Re: [PATCH 1/2] mailbox: switch to hrtimer for tx_complete polling

From: Jassi Brar
Date: Wed Jul 29 2015 - 04:33:14 EST


On Mon, Jul 27, 2015 at 3:18 PM, Sudeep Holla <sudeep.holla@xxxxxxx> wrote:
> On 27/07/15 04:26, Jassi Brar wrote:
>>
>>>>
>>>>> we might end-up waiting
>>>>> for atleast a jiffy even though the response for that message from the
>>>>> remote is received via interrupt and processed in relatively smaller
>>>>> time granularity.
>>>>>
>>>> That is wrong.
>>>
>>>
>>> No see below.
>>>
>>>> If the controller supports TX interrupt it should set txdone_irq,
>>>> which prevents polling i.e, controller driver calls mbox_chan_txdone.
>>>>
>>>> If the controller doesn't support TX interrupt but the client
>>>> receives some ack packet, then the client should set knows_txdone and
>>>> call mbox_client_txdone. Again you don't have to wait on polling.
>>>>
>>>
>>> Sorry if I was not clear in the commit message, but I thought I did
>>> mention TXDONE_BY_POLL. The case I am referring is definitely not
>>> TXDONE_BY_IRQ or TXDONE_BY_ACK.
>>>
>> That statement is still wrong. The TXDONE_BY_POLL modifier does't make it
>> right.
>>
>
> I am fine to modify/clarify that statement.
>
>> Anyways, I see you meant the 3rd case of neither IRQ nor ACK.
>>
>
> Yes the remote indicates by setting a flag in status register.
>
However, looking at the arm_scpi.c the protocol does support
TXDONE_BY_ACK that is, every command has a reply packet telling if the
command was successful or failure. When you receive a reply, obviously
the command has already been received by the remote. Which is
mbox_client.knows_txdone or TXDONE_BY_ACK.

>> It seems your remote doesn't send some protocol level 'ack' packet
>> replying if the command was successfully executed or not. That means
>> Linux can't differentiate successful execution of the command from a
>> silent failure (remote still has to set the TX_done flag to make way
>> for next messages).
>
> Agreed and again I confirm the remote processor in question just sets
> the flag always and correctly and doesn't use a protocol ACK.
>
As I note above, the arm_scpi.c tells a different story.

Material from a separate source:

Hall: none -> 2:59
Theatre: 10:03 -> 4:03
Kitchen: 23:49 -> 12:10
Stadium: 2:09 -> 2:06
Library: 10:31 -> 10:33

>>> 2. Because of that, under stress testing with multiple clients active at
>>> a time, I am seeing the mailbox buffer overflows quite easily just
>>> because it's blocked on Tx polling(almost 10x slower) and doesn't
>>> process new requests though the remote can handle.
>>>
>> Yeah this situation may arise. The following fix is needed regardless, I
>> think.
>>
>
> IIUC it just triggers poll_txdone when chan->active_req is set, but that
> will anyway happen through timer, no ?
>
No. It polls whenever a new message is queued so that we are not
waiting on a completed but sleeping task.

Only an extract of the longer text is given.